# [Required work]
Where an entry holds an image, skip the image but reproduce the rest word for word.

Stored data entries:
'''

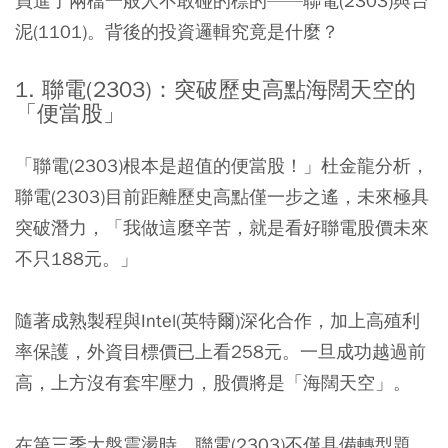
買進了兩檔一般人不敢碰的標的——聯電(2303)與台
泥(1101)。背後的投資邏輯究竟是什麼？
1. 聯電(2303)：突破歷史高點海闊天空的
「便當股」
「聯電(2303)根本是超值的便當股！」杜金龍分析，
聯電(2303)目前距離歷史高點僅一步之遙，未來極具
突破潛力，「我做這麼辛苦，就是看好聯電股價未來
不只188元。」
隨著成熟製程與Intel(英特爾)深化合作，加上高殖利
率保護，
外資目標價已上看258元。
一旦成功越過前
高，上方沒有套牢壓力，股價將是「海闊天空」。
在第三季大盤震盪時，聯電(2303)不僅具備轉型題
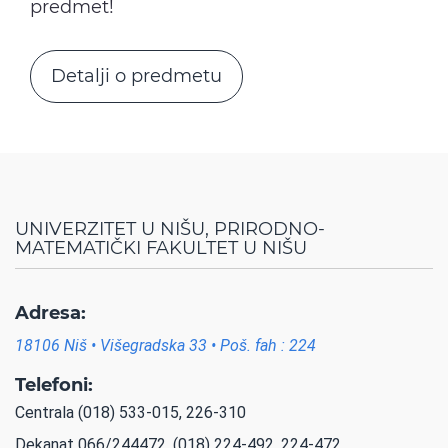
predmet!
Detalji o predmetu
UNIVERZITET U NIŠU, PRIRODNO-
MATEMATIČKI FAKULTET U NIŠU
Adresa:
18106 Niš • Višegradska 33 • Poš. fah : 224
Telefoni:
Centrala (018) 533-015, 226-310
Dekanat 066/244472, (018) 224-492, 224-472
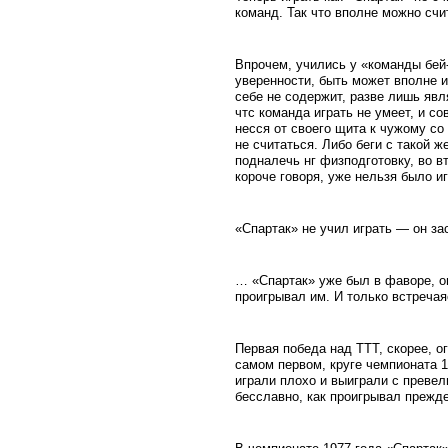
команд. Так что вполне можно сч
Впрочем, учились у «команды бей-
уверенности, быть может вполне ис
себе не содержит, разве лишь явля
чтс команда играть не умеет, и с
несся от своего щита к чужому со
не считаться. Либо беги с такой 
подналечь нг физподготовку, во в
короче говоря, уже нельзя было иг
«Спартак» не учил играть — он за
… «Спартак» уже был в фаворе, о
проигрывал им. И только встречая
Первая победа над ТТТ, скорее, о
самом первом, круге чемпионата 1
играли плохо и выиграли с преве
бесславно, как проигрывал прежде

'''

# [Task result]
買進了兩檔一般人不敢碰的標的——聯電(2303)與台
泥(1101)。背後的投資邏輯究竟是什麼？
1. 聯電(2303)：突破歷史高點海闊天空的
「便當股」
「聯電(2303)根本是超值的便當股！」杜金龍分析，
聯電(2303)目前距離歷史高點僅一步之遙，未來極具
突破潛力，「我做這麼辛苦，就是看好聯電股價未來
不只188元。」
隨著成熟製程與Intel(英特爾)深化合作，加上高殖利
率保護，
外資目標價已上看258元。
一旦成功越過前
高，上方沒有套牢壓力，股價將是「海闊天空」。
在第三季大盤震盪時，聯電(2303)不僅具備轉型題
predmet!
Detalji o predmetu
UNIVERZITET U NIŠU, PRIRODNO-
MATEMATIČKI FAKULTET U NIŠU
Adresa:
18106 Niš • Višegradska 33 • Poš. fah : 224
Telefoni:
Centrala (018) 533-015, 226-310
Dekanat 066/244472, (018) 224-492, 224-472
команд. Так что вполне можно сч
Впрочем, учились у «команды бей-
уверенности, быть может вполне ис
себе не содержит, разве лишь явля
чтс команда играть не умеет, и с
несся от своего щита к чужому со
не считаться. Либо беги с такой 
подналечь нг физподготовку, во в
короче говоря, уже нельзя было иг
«Спартак» не учил играть — он за
… «Спартак» уже был в фаворе, о
проигрывал им. И только встречая
Первая победа над ТТТ, скорее, о
самом первом, круге чемпионата 1
играли плохо и выиграли с преве
бесславно, как проигрывал прежде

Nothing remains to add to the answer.